|McALLEN, November 5 - The Rio Grande Valley will never get the state and federal funding it deserves until it votes in as high a percentage as other parts of Texas, says a border congressman.
U.S. Rep. Rubén Hinojosa, a Democrat from Mercedes, pointed to the numbers in his own congressional district to make his case. In the most northerly county in District 15, Guadalupe, the turnout for this year’s general election was 36.25 percent. In contrast, the turnout in the most southerly county in CD 15, Hidalgo, was 25.15 percent.

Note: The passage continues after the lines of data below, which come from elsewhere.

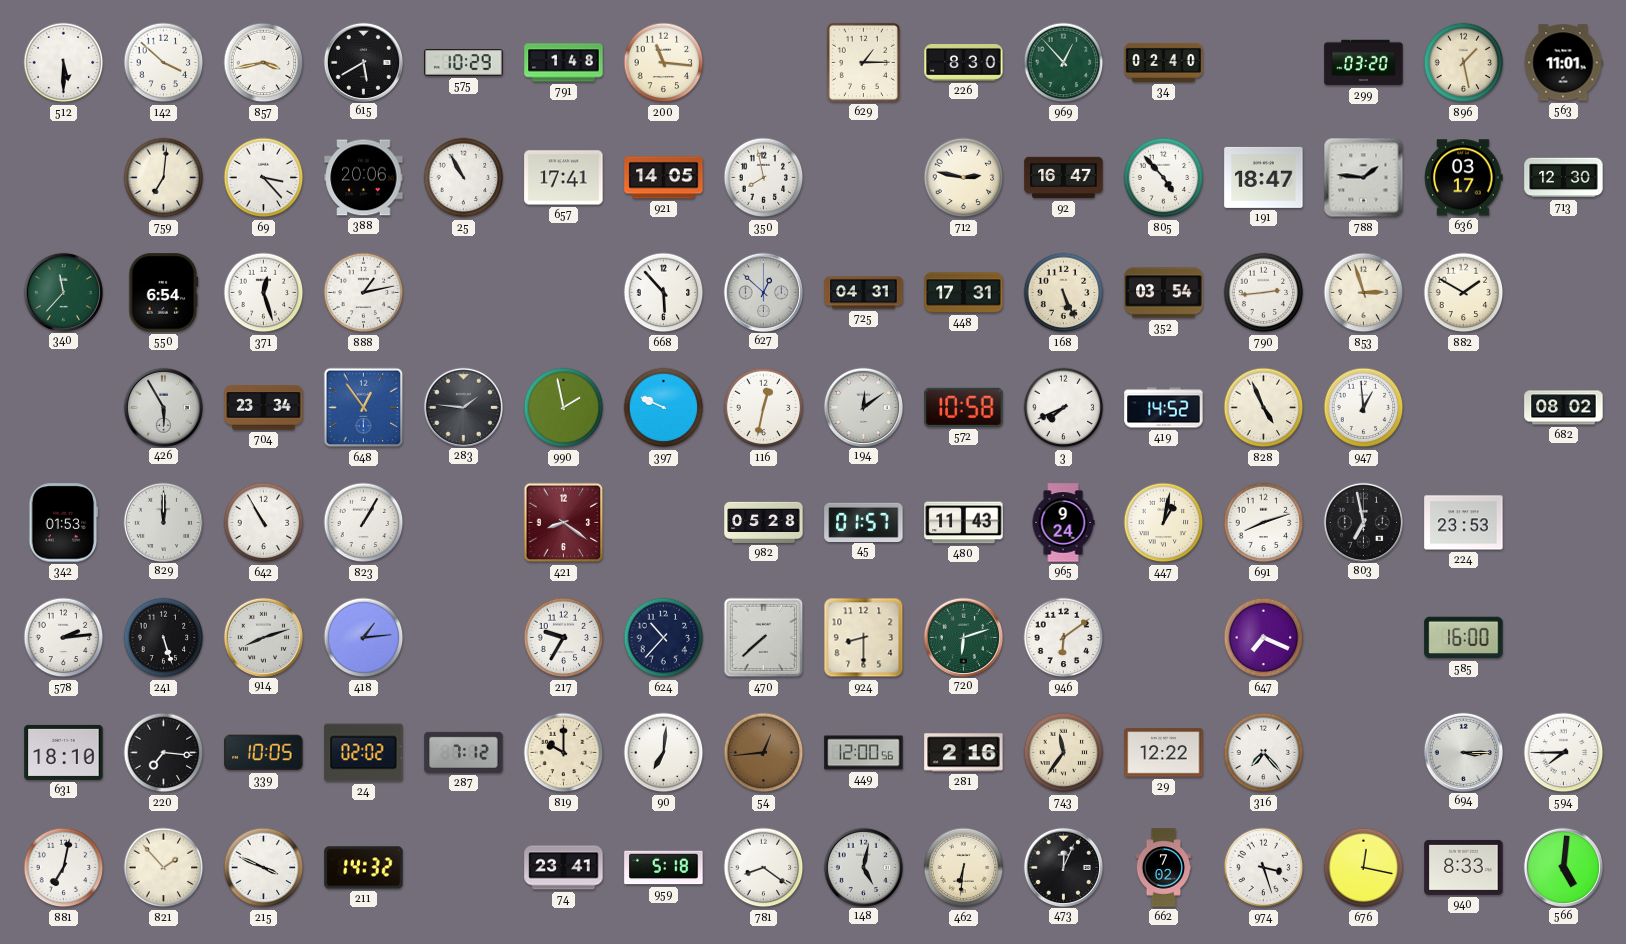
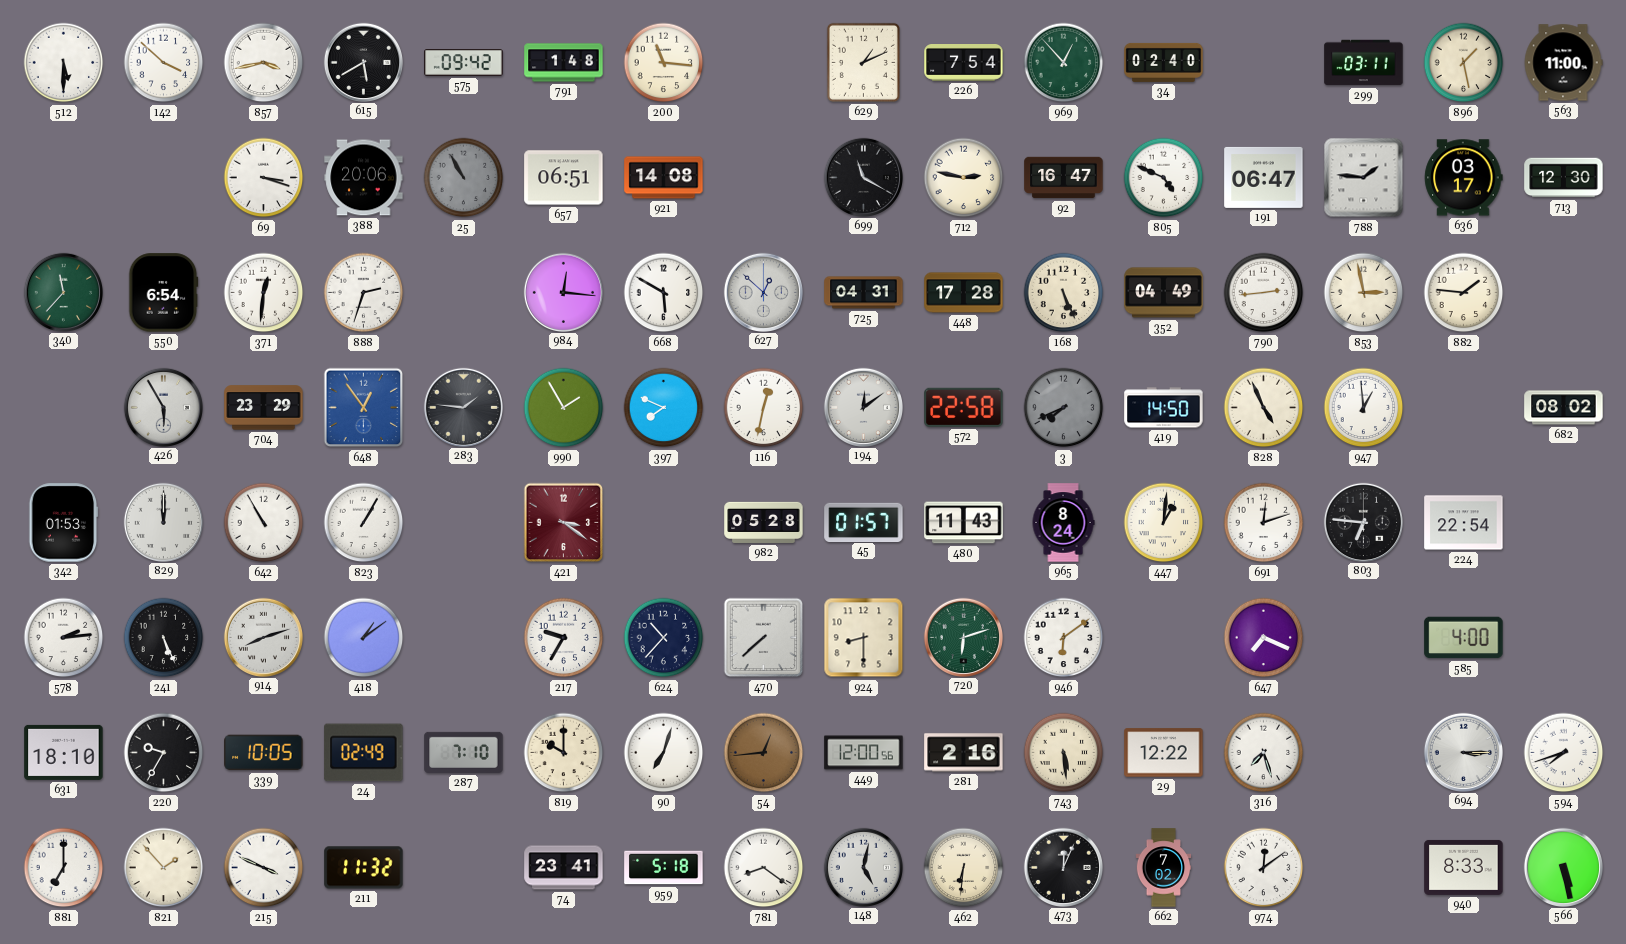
575: 10:29 -> 09:42
629: 1:15 -> 1:11
226: 8:30 -> 7:54
299: 03:20 -> 03:11
563: 11:01 -> 11:00
759: 7:01 -> none
69: 3:23 -> 3:18
25 dial: white -> grey
657: 17:41 -> 06:51
921: 14:05 -> 14:08
350: 7:58 -> none
699: none -> 11:20
805: 4:53 -> 4:49
191: 18:47 -> 06:47
371: 12:27 -> 12:31
888: 1:13 -> 2:33
984: none -> 12:16
668: 5:53 -> 5:50
448: 17:31 -> 17:28
352: 03:54 -> 04:49
853: 2:57 -> 2:58
882: 1:50 -> 1:46
704: 23:34 -> 23:29
990: 1:58 -> 1:55
397: 9:49 -> 7:49
572: 10:58 -> 22:58
3 dial: white -> grey
419: 14:52 -> 14:50
421: 8:21 -> 3:21
965: 9:24 -> 8:24
447: 1:02 -> 1:01
691: 8:12 -> 12:12
803: 6:58 -> 6:46
224: 23:53 -> 22:54
241: 5:27 -> 5:26
418: 1:14 -> 1:09
585: 16:00 -> 4:00
220: 7:16 -> 9:35
24: 02:02 -> 02:49
287: 7:12 -> 7:10
90: 7:01 -> 7:03
743: 11:36 -> 5:29
316: 7:23 -> 7:27
594: 7:45 -> 7:42
881: 7:02 -> 7:00
211: 14:32 -> 11:32
974: 3:27 -> 12:09
676: 12:17 -> none
566: 5:01 -> 5:28
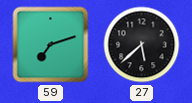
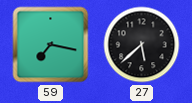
59: 7:12 -> 7:17
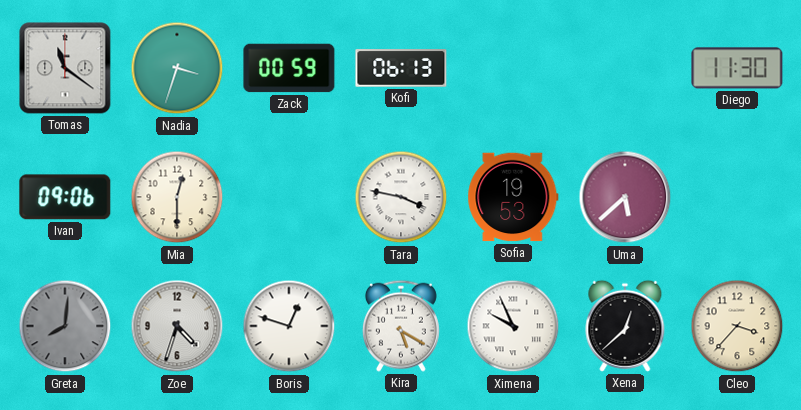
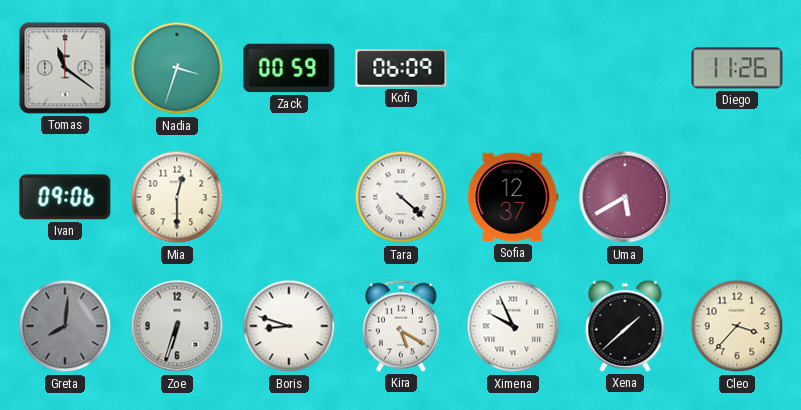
Kofi: 06:13 -> 06:09
Diego: 11:30 -> 11:26
Tara: 3:47 -> 4:22
Sofia: 19:53 -> 12:37
Uma: 5:38 -> 5:40
Zoe: 4:33 -> 6:33
Boris: 12:48 -> 8:48
Xena: 12:38 -> 1:38
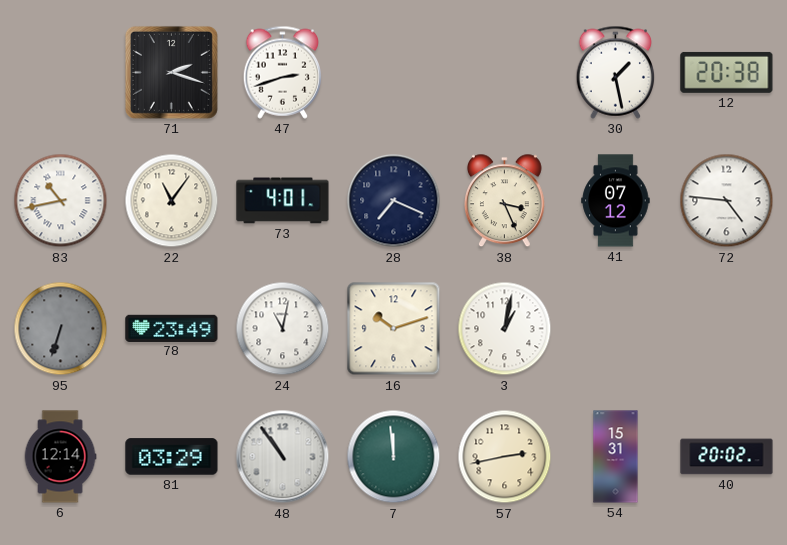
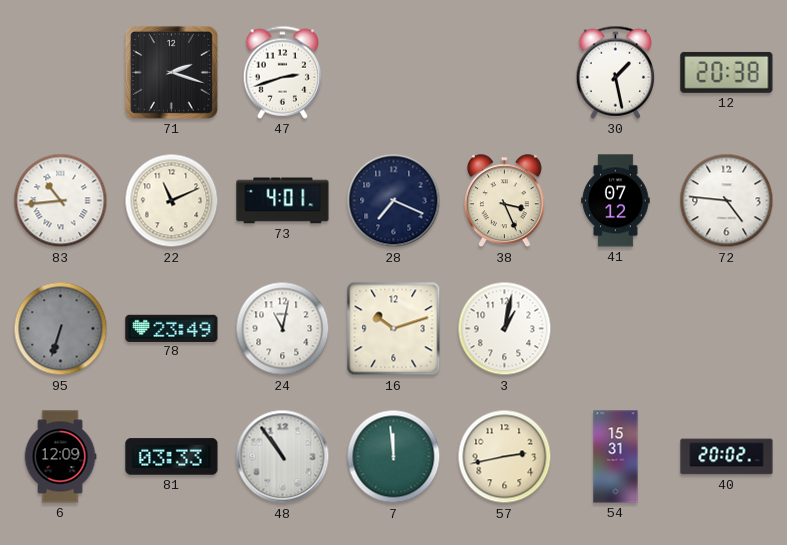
83: 10:43 -> 10:44
22: 11:06 -> 11:11
6: 12:14 -> 12:09
81: 03:29 -> 03:33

“We have the registered voters in Hidalgo County. We have over 300,000 voters registered. But, too many of them do not vote. Imagine if 200,000 came out to vote, we would change the state from Red to Blue,” Hinojosa said.
Asked why people in Hidalgo County are more likely to stay at home on Election Day, Hinojosa said: “In my opinion they are not informed properly. They are not given all the facts and the truth. Coming out to vote is what Austin, the state legislature, pays attention to. Voting in big numbers is what Washington, our nation's capital, pays attention to. When we do not vote in high numbers we are not paid attention to.”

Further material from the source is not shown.